====== Dataset entries

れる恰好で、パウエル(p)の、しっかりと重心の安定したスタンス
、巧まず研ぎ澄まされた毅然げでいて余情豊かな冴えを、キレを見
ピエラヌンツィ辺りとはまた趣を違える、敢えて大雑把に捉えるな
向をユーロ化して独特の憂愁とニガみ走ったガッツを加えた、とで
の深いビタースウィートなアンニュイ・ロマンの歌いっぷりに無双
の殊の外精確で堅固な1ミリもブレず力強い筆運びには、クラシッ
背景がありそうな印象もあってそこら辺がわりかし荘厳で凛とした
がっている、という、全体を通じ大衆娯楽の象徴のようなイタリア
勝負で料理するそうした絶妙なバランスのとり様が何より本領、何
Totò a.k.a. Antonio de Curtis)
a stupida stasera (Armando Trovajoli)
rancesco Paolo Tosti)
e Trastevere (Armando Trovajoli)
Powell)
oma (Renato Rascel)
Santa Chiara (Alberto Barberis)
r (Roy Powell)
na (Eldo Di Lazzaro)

============

### What you need to do:
Each line of the data is to be restated exactly.

### Response to this task:
れる恰好で、パウエル(p)の、しっかりと重心の安定したスタンス
、巧まず研ぎ澄まされた毅然げでいて余情豊かな冴えを、キレを見
ピエラヌンツィ辺りとはまた趣を違える、敢えて大雑把に捉えるな
向をユーロ化して独特の憂愁とニガみ走ったガッツを加えた、とで
の深いビタースウィートなアンニュイ・ロマンの歌いっぷりに無双
の殊の外精確で堅固な1ミリもブレず力強い筆運びには、クラシッ
背景がありそうな印象もあってそこら辺がわりかし荘厳で凛とした
がっている、という、全体を通じ大衆娯楽の象徴のようなイタリア
勝負で料理するそうした絶妙なバランスのとり様が何より本領、何
Totò a.k.a. Antonio de Curtis)
a stupida stasera (Armando Trovajoli)
rancesco Paolo Tosti)
e Trastevere (Armando Trovajoli)
Powell)
oma (Renato Rascel)
Santa Chiara (Alberto Barberis)
r (Roy Powell)
na (Eldo Di Lazzaro)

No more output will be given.